BEGIN Data section

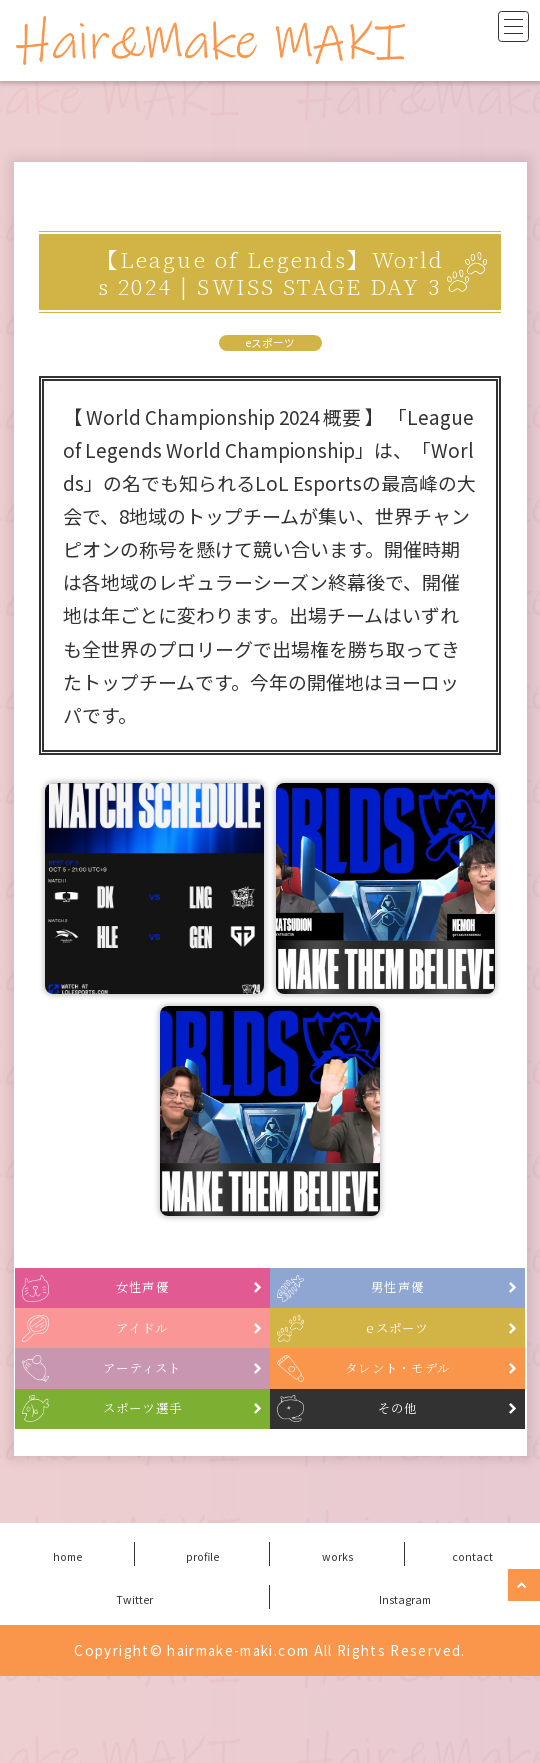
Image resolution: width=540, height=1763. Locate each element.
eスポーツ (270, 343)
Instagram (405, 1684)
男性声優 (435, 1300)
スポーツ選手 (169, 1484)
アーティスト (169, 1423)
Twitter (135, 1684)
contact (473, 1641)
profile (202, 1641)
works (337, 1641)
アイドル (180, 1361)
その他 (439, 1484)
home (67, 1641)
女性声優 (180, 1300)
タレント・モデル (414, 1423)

END Data section
BEGIN Data section

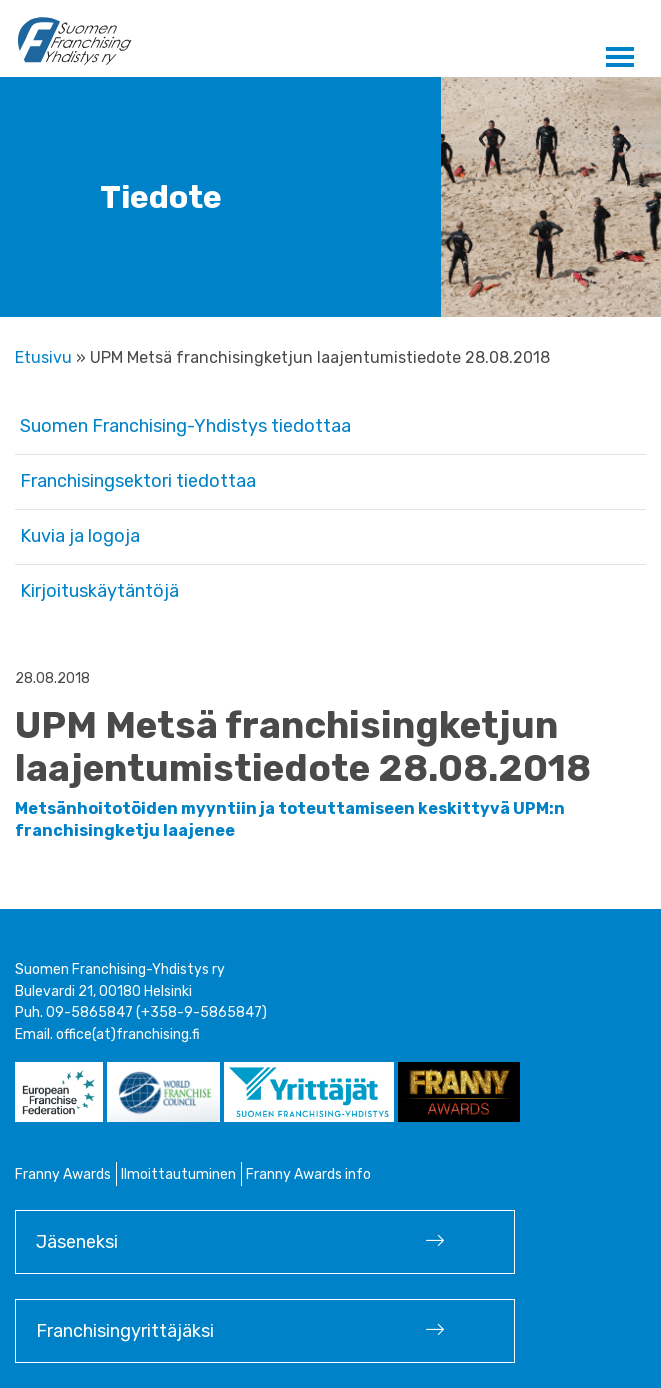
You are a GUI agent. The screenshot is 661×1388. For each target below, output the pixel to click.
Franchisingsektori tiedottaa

END Data section
BEGIN Data section

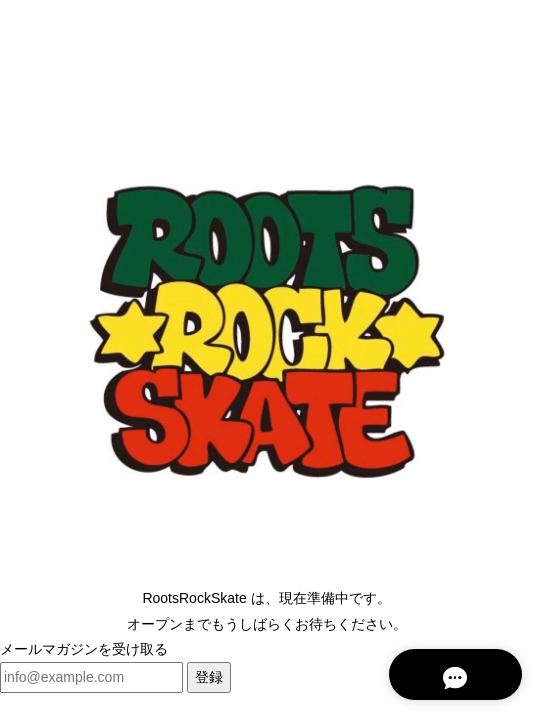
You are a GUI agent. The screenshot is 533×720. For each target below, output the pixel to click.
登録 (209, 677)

END Data section

▶ Description of the task
Only a number is needed here: how many lines of the data include the word "each"?

▶ Response to this exercise
3